- Interviews
Beanie Feldstein And The Challenge of ‘How To Build A Girl’
Luckily, most people only have to navigate the treacherous waters of High School once; but for Beanie Feldstein, that experience has now been endured three times, cinematically at least.
“I am very fond of this trio of works,” the 26-year-old Golden Globe nominee declares about her appearance in the films Lady Bird, Booksmart, and the just-released How To Build A Girl, each of which transports the actress back to those formative teenage years. “When I was growing up, there were very few narrative films about young girls that offered different flavors, tones, and energies to their experience. I believe the more of these that are out there the better, and just having played these three women in these films has actually taught me a little bit more of who I am.”
For How To Build A Girl, based on the 2014 semi-autobiographical novel by Caitlin Moran, Feldstein slipped out of her American skin to play teenager living in Wolverhampton, England, who longs to escape from her mundane daily reality with a dream of something better, augmented by guidance from a fantasized panel of famous literary advisors.
To immerse herself into the Wolverhampton culture, the Los Angeles native moved to the Midland city, a two-hour drive north of London, took a job in a local store, and was given strict instructions by the film’s director, Coky Giedroyc, never to slip out of her developing British dialect, whether dealing with store customers or ordering her lunch.
“It was a challenge,” she now laughs about the experience. “But the local people there really embraced me, and by the end, I think I was like their mini Mayor.”
The young girl’s aspirations take flight, when at age 16, in an effort to make money to help her struggling Bohemian family, she gets hired to write for a noted music magazine. Thrust into a world she has long been sheltered from, the opportunity shatters her cocoon of adolescence, propelling her to the fast-moving motorway of adulthood, as the ever-so-nice Johanna becomes Dolly Wilde, a fast-talking, Goth-inspired cynic who takes no prisoners with her excoriating music reviews. But that venture eventually takes its toll as she realizes this new persona she has created might destroy everything she truly loves.
While Feldstein herself has yet to be seduced to an alternative persona than her own, she does recognize why Dolly felt she had to walk down that path.
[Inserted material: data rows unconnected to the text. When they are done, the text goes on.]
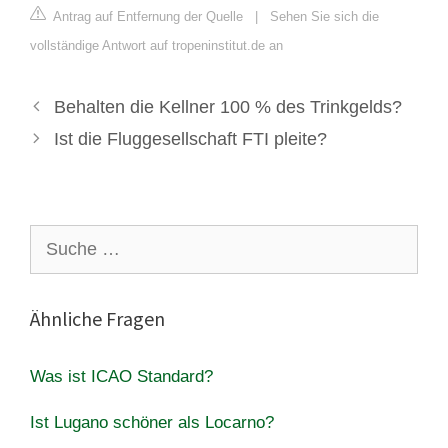
Antrag auf Entfernung der Quelle
|
Sehen Sie sich die
vollständige Antwort auf tropeninstitut.de an
Behalten die Kellner 100 % des Trinkgelds?
Ist die Fluggesellschaft FTI pleite?
Suche
nach:
Ähnliche Fragen
Was ist ICAO Standard?
Ist Lugano schöner als Locarno?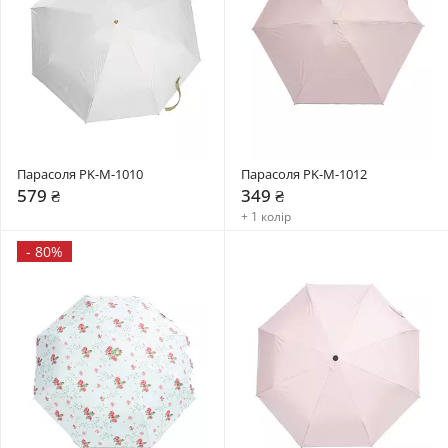
Парасоля PK-M-1010
Парасоля PK-M-1012
579 ₴
349 ₴
+ 1 колір
-
80%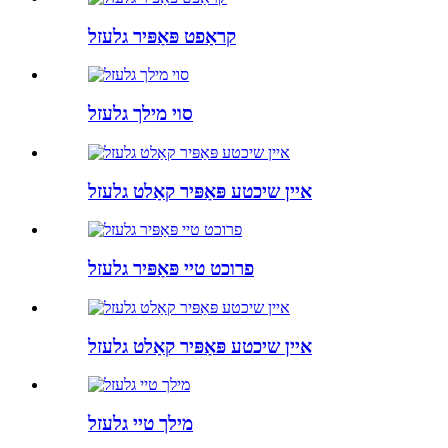
קראַפט פּאַפּיר גלעזל
סוי מילך גלעזל
איין שיכטע פּאַפּיר קאַלט גלעזל
פרוכט טיי פּאַפּיר גלעזל
איין שיכטע פּאַפּיר קאַלט גלעזל
מילך טיי גלעזל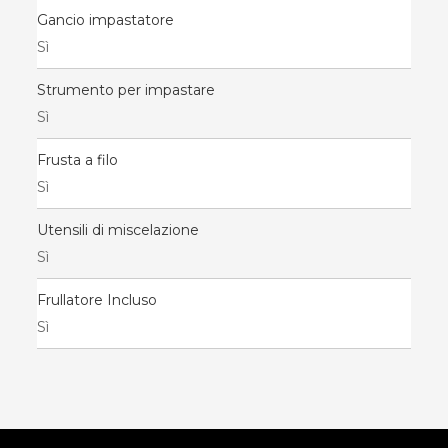
Gancio impastatore
Sì
Strumento per impastare
Sì
Frusta a filo
Sì
Utensili di miscelazione
Sì
Frullatore Incluso
Sì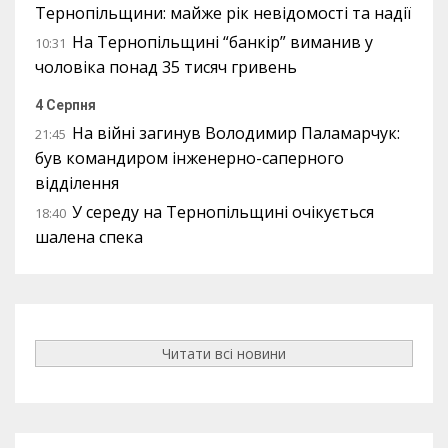
Тернопільщини: майже рік невідомості та надії
На Тернопільщині “банкір” виманив у
10:31
чоловіка понад 35 тисяч гривень
4 Серпня
На війні загинув Володимир Паламарчук:
21:45
був командиром інженерно-саперного
відділення
У середу на Тернопільщині очікується
18:40
шалена спека
Читати всі новини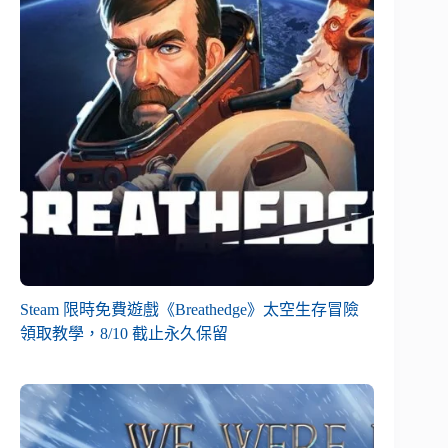
Steam 限時免費遊戲《Breathedge》太空生存冒險
領取教學，8/10 截止永久保留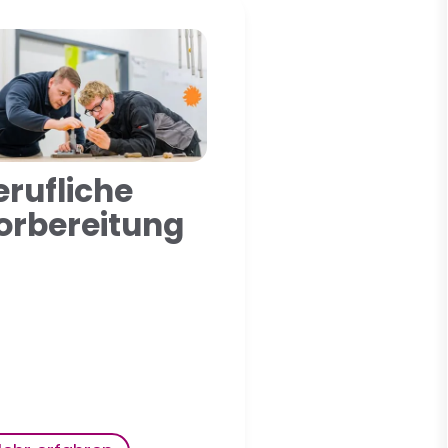
erufliche
orbereitung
“We have to do things that are prescribed to us in order to take advantage of an opportunity,” she explains during this interview. “With Johanna, she is told she is too nice and that her writings are too fangirl, and that to get ahead, she has to get a hate.” While there are those who need look no further than the current political landscape to find an illustration of this, Feldstein’s performance offers an empathetic insight about how once someone does decide to cross over to that dark side, it doesn’t feel dark anymore. It becomes warm and inviting.
“But what I love about Johanna is that she owns her slipups and comes through to the other side,” she adds. “That, to me, gives young women permission to make mistakes and not be defined by them.”